El Espíritu nos regala estas palabras, llenas de belleza y de consuelo, empapadas de dulzura y esperanza. Son un pórtico para entrar en la vida de María. Las decimos despacio, saboreándolas con el corazón, como quien se descalza ante el terreno santo de María.

Dios te salve, María,
llena de gracia,
el Señor es contigo.
Bendita eres entre todas las mujeres
y bendito es el fruto de tu vientre, Jesús.
Santa María, Madre de Dios,
ruega por nosotros pecadores
ahora y en la hora de nuestra muerte.
Amén.  
Jesús, a quien no le ha quedado nada por darnos, nos dio a su madre: “Ahí tienes a tu madre” (Jn 19,27). ¡Qué don tan inmenso! María, sin explicarnos cómo, se aparece en nuestra vida, se queda a vivir con nosotros, forma parte de nuestro vivir más hondo, es nuestro consuelo y esperanza, ¡es nuestra! El Espíritu mantiene viva su presencia en nuestros corazones.  
Estamos seguros de que allí donde se reza el avemaría con pasión, alegría y belleza, la vida es más profunda, más cuajada de sentido, más intensa. El avemaría puede parecer algo pequeño, repetitivo, pero en lo pequeño se encierra el misterio de Dios: belleza que salva al mundo. 

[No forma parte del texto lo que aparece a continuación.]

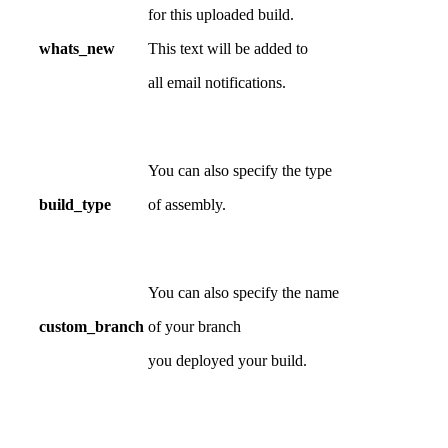
for this uploaded build.
whats_new
This text will be added to
all email notifications.
You can also specify the type
build_type
of assembly.
You can also specify the name
custom_branch
of your branch
you deployed your build.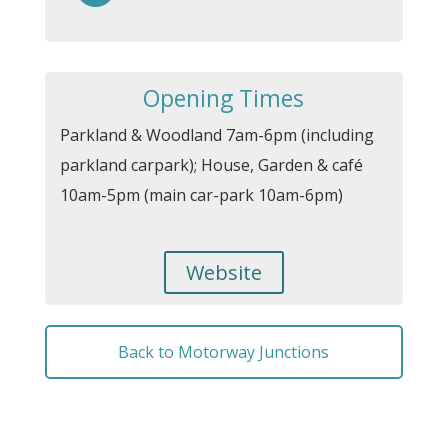
Opening Times
Parkland & Woodland 7am-6pm (including
parkland carpark); House, Garden & café
10am-5pm (main car-park 10am-6pm)
Website
Back to Motorway Junctions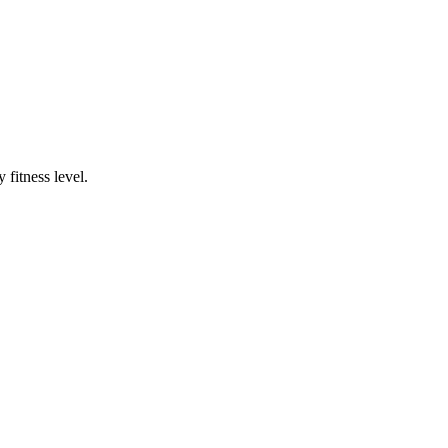
fitness level.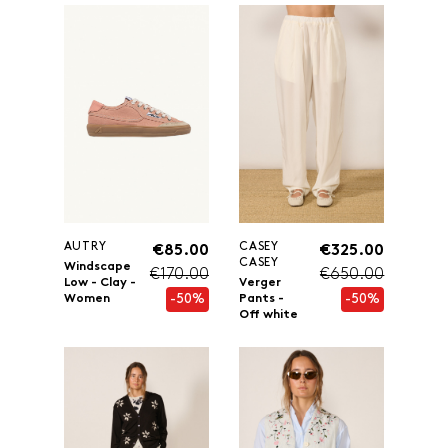
AUTRY
CASEY
€85.00
€325.00
CASEY
Windscape
€170.00
€650.00
Low - Clay -
Verger
-50%
-50%
Women
Pants -
Off white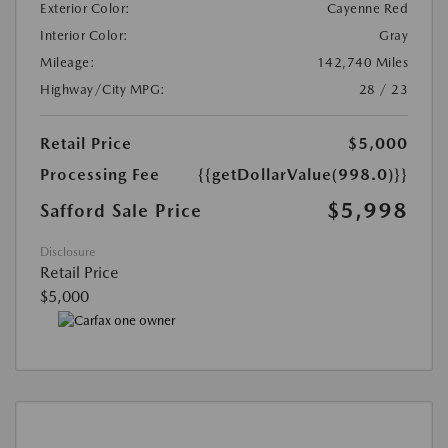
Exterior Color:
Cayenne Red
Interior Color:
Gray
Mileage:
142,740 Miles
Highway/City MPG:
28 / 23
Retail Price
$5,000
Processing Fee
{{getDollarValue(998.0)}}
$5,998
Safford Sale Price
Disclosure
Retail Price
$5,000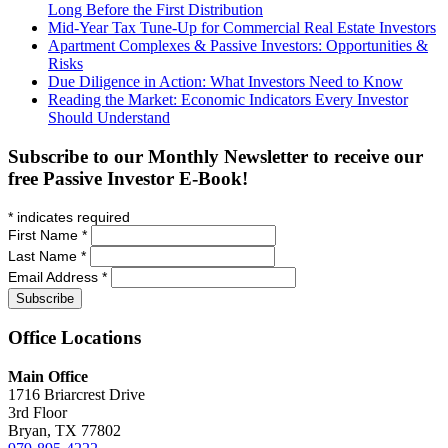
Long Before the First Distribution
Mid-Year Tax Tune-Up for Commercial Real Estate Investors
Apartment Complexes & Passive Investors: Opportunities &
Risks
Due Diligence in Action: What Investors Need to Know
Reading the Market: Economic Indicators Every Investor
Should Understand
Subscribe to our Monthly Newsletter to receive our
free Passive Investor E-Book!
*
indicates required
First Name
*
Last Name
*
Email Address
*
Office
Locations
Main Office
1716 Briarcrest Drive
3rd Floor
Bryan, TX 77802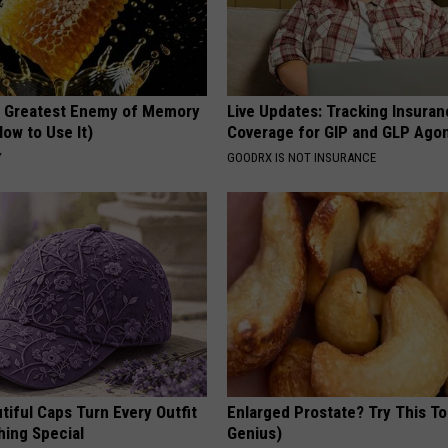
 Greatest Enemy of Memory
Live Updates: Tracking Insura
ow to Use It)
Coverage for GIP and GLP Agon
Y
GOODRX IS NOT INSURANCE
iful Caps Turn Every Outfit
Enlarged Prostate? Try This Ton
hing Special
Genius)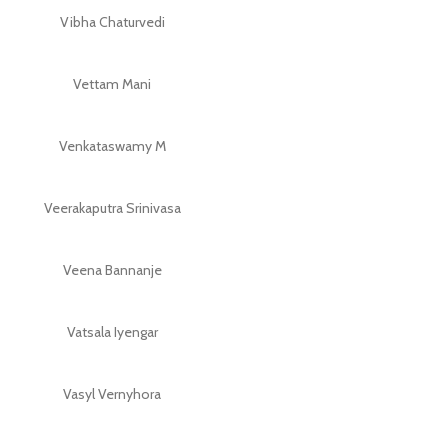
Vibha Chaturvedi
Vettam Mani
Venkataswamy M
Veerakaputra Srinivasa
Veena Bannanje
Vatsala Iyengar
Vasyl Vernyhora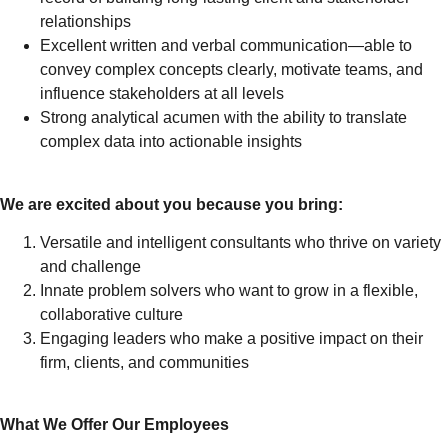
relationships
Excellent written and verbal communication—able to
convey complex concepts clearly, motivate teams, and
influence stakeholders at all levels
Strong analytical acumen with the ability to translate
complex data into actionable insights
We are excited about you because you bring:
Versatile and intelligent consultants who thrive on variety
and challenge
Innate problem solvers who want to grow in a flexible,
collaborative culture
Engaging leaders who make a positive impact on their
firm, clients, and communities
What We Offer Our Employees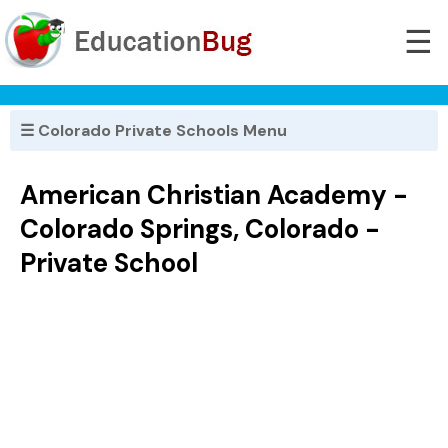
☰
☰ Colorado Private Schools Menu
American Christian Academy -
Colorado Springs, Colorado -
Private School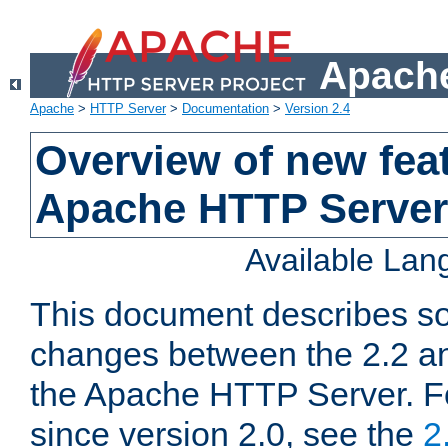
Apache
Apache
>
HTTP Server
>
Documentation
>
Version 2.4
Overview of new feat
Apache HTTP Server
Available La
This document describes so
changes between the 2.2 an
the Apache HTTP Server. F
since version 2.0, see the
2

Dejemos que, ahora, la Estrella del Mar, Stella Maris, nos salude con su luz. Dejemos que María nos atraiga y nos lleve a aceptar a Jesús como luz, salvador y redentor. El camino hacia el evangelio de Jesús siempre comienza de la mano de María. Su amor de madre vence todo cansancio. Cada amanecer madruga para amasa nuestra harina y hacer de nosotros un pan que se entrega, como recuerdo vivo del evangelio.